> [Work required]: Some lines below hold "Long". Pick them out and copy them.

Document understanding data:
--------------------

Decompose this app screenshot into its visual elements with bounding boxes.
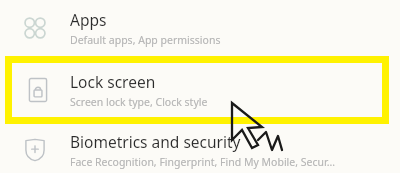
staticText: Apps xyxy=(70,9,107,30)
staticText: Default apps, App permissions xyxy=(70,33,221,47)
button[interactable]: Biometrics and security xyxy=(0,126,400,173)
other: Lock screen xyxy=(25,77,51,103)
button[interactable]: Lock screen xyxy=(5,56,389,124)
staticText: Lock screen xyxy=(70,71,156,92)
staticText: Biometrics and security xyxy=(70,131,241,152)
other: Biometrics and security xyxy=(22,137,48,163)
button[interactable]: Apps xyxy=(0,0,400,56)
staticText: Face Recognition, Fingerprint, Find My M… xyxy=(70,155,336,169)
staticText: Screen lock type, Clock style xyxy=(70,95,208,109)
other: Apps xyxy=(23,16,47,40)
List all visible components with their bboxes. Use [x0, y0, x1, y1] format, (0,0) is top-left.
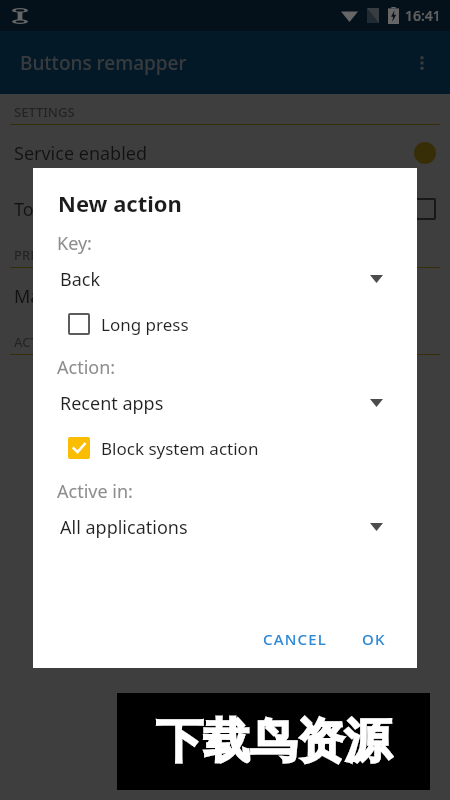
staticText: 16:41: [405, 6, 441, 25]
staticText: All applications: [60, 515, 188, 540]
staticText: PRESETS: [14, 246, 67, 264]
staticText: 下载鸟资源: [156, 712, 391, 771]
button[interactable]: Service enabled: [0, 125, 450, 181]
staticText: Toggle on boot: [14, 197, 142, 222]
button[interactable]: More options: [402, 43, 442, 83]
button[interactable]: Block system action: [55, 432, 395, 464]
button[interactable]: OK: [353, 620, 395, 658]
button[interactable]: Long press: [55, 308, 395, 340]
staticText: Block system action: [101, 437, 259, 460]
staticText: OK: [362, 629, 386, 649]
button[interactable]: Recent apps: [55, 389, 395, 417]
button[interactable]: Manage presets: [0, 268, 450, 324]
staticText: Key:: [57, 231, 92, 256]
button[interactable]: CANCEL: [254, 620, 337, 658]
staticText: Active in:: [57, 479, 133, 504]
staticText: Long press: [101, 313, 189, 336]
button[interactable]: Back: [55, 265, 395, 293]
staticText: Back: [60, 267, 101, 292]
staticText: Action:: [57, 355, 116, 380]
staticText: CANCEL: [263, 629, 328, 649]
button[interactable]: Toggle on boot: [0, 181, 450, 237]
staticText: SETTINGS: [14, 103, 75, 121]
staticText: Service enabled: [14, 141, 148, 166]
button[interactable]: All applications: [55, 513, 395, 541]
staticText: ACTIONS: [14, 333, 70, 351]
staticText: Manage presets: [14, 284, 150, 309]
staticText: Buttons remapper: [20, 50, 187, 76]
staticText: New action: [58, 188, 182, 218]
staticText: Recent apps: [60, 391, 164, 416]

--------------------

> [Completed task]:
button[interactable]: Long press: [55, 308, 395, 340]
staticText: Long press: [101, 313, 189, 336]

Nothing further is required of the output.